Stored dataset items:
^^^^

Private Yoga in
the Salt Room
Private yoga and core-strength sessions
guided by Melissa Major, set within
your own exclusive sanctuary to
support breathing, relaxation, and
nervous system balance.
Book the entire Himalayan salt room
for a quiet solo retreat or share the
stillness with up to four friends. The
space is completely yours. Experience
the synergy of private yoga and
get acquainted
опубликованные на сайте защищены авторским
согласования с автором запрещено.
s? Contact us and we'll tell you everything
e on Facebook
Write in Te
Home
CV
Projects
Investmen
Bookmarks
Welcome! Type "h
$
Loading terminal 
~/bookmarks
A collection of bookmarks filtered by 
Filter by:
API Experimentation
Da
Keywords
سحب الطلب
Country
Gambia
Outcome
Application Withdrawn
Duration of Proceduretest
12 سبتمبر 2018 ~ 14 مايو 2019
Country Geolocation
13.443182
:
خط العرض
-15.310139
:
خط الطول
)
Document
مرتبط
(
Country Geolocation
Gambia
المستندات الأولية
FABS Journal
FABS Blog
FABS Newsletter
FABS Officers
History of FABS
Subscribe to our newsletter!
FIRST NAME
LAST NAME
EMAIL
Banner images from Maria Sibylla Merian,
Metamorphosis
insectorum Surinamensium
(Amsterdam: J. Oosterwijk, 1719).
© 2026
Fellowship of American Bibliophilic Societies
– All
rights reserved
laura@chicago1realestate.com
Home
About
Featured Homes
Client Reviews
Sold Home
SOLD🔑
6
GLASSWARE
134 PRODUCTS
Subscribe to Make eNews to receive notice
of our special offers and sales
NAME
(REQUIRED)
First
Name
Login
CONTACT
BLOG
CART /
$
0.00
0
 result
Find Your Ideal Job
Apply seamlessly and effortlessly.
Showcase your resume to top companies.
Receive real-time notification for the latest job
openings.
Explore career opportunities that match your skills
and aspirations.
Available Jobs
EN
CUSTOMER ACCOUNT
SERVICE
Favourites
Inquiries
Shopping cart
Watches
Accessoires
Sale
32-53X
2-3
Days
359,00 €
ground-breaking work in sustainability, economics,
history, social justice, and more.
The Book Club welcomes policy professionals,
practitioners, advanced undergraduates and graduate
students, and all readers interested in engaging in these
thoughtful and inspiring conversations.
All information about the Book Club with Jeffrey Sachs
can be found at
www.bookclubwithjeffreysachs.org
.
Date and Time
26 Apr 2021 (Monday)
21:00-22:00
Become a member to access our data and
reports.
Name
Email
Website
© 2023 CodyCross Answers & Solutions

^^^^

* EXERCISE GOAL
Please transcribe all of the entries precisely.

* TASK RESPONSE
Private Yoga in
the Salt Room
Private yoga and core-strength sessions
guided by Melissa Major, set within
your own exclusive sanctuary to
support breathing, relaxation, and
nervous system balance.
Book the entire Himalayan salt room
for a quiet solo retreat or share the
stillness with up to four friends. The
space is completely yours. Experience
the synergy of private yoga and
get acquainted
опубликованные на сайте защищены авторским
согласования с автором запрещено.
s? Contact us and we'll tell you everything
e on Facebook
Write in Te
Home
CV
Projects
Investmen
Bookmarks
Welcome! Type "h
$
Loading terminal 
~/bookmarks
A collection of bookmarks filtered by 
Filter by:
API Experimentation
Da
Keywords
سحب الطلب
Country
Gambia
Outcome
Application Withdrawn
Duration of Proceduretest
12 سبتمبر 2018 ~ 14 مايو 2019
Country Geolocation
13.443182
:
خط العرض
-15.310139
:
خط الطول
)
Document
مرتبط
(
Country Geolocation
Gambia
المستندات الأولية
FABS Journal
FABS Blog
FABS Newsletter
FABS Officers
History of FABS
Subscribe to our newsletter!
FIRST NAME
LAST NAME
EMAIL
Banner images from Maria Sibylla Merian,
Metamorphosis
insectorum Surinamensium
(Amsterdam: J. Oosterwijk, 1719).
© 2026
Fellowship of American Bibliophilic Societies
– All
rights reserved
laura@chicago1realestate.com
Home
About
Featured Homes
Client Reviews
Sold Home
SOLD🔑
6
GLASSWARE
134 PRODUCTS
Subscribe to Make eNews to receive notice
of our special offers and sales
NAME
(REQUIRED)
First
Name
Login
CONTACT
BLOG
CART /
$
0.00
0
 result
Find Your Ideal Job
Apply seamlessly and effortlessly.
Showcase your resume to top companies.
Receive real-time notification for the latest job
openings.
Explore career opportunities that match your skills
and aspirations.
Available Jobs
EN
CUSTOMER ACCOUNT
SERVICE
Favourites
Inquiries
Shopping cart
Watches
Accessoires
Sale
32-53X
2-3
Days
359,00 €
ground-breaking work in sustainability, economics,
history, social justice, and more.
The Book Club welcomes policy professionals,
practitioners, advanced undergraduates and graduate
students, and all readers interested in engaging in these
thoughtful and inspiring conversations.
All information about the Book Club with Jeffrey Sachs
can be found at
www.bookclubwithjeffreysachs.org
.
Date and Time
26 Apr 2021 (Monday)
21:00-22:00
Become a member to access our data and
reports.
Name
Email
Website
© 2023 CodyCross Answers & Solutions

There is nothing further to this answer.